V(ig_ab)$name %>% xEnricherGenes(background=background, ontology="PSG", size.range=c(10,20000), p.tail="two-tails", guid=guid) -> eTerm_psg
# forest plot for all ancestors analysed
# return an ggplot object "gg_psg"
xEnrichForest(eTerm_psg, top_num="auto", FDR.cutoff=1, sortBy="none") -> gg_psg
# a table listing genes first created at the ancestors (enriched only)
# return a gtable object "gt_psg"
eTerm_psg %>% xEnrichViewer("all", details=T) %>% as_tibble(rownames="id") %>%
mutate(id=as.numeric(id)) %>% arrange(id) %>% column_to_rownames("id") %>%
filter(zscore>0, adjp<0.05) %>%
mutate(Ancestor=name, Genes=str_wrap(members_Overlap,width=50)) %>%
select(Ancestor,Genes) %>% tableGrob(rows=NULL,theme=ttheme_default(base_size=6)) -> gt_psg
# visualise together the forest plot and the table together
# using the package "patchwork", a composer of plots
gg_psg + gt_psg + plot_layout(ncol=2, widths=c(1,3))

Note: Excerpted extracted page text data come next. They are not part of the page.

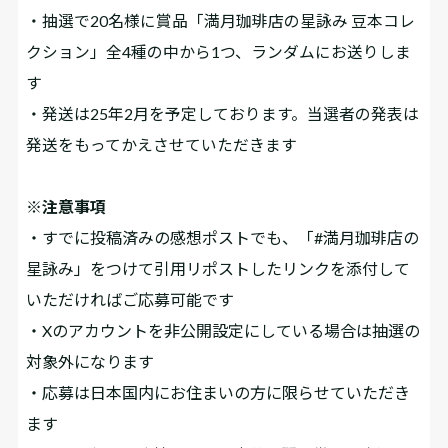
・抽選で20名様に賞品「満月珈琲店の星詠み 豆本コレ
クション」全4種の中から1つ、ランダムにお送りしま
す
・発送は25年2月を予定しております。当選者の発表は
発送をもってかえさせていただきます
※注意事項
・すでに投稿済みの感想ポストでも、「#満月珈琲店の
星詠み」をつけて引用リポストしたリンクを添付して
いただければご応募可能です
・Xのアカウントを非公開設定にしている場合は抽選の
対象外になります
・応募は日本国内にお住まいの方に限らせていただき
ます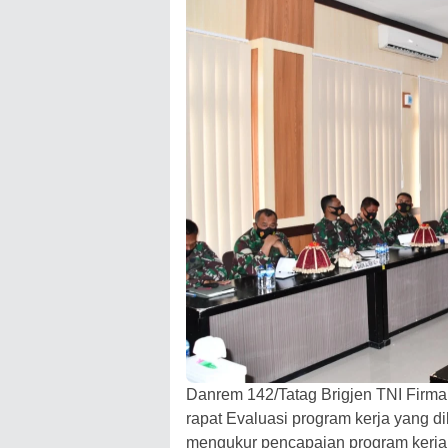
Danrem 142/Tatag Brigjen TNI Firm
rapat Evaluasi program kerja yang di
mengukur pencapaian program kerja 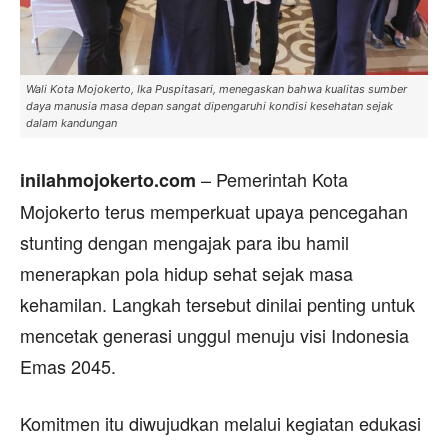
Wali Kota Mojokerto, Ika Puspitasari, menegaskan bahwa kualitas sumber
daya manusia masa depan sangat dipengaruhi kondisi kesehatan sejak
dalam kandungan
– Pemerintah Kota
inilahmojokerto.com
Mojokerto terus memperkuat upaya pencegahan
stunting dengan mengajak para ibu hamil
menerapkan pola hidup sehat sejak masa
kehamilan. Langkah tersebut dinilai penting untuk
mencetak generasi unggul menuju visi Indonesia
Emas 2045.
Komitmen itu diwujudkan melalui kegiatan edukasi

FIGURE 5.8: Evolutionary analysis for genes involved in abundant interactions in cluster 5. Left, the forest plot showing phylostrata (ancestors; ordered by evolutionary history) enriched and depleted based on two-sided Fisher’s exact test. Right, a table listing genes first created at the ancestors (enriched).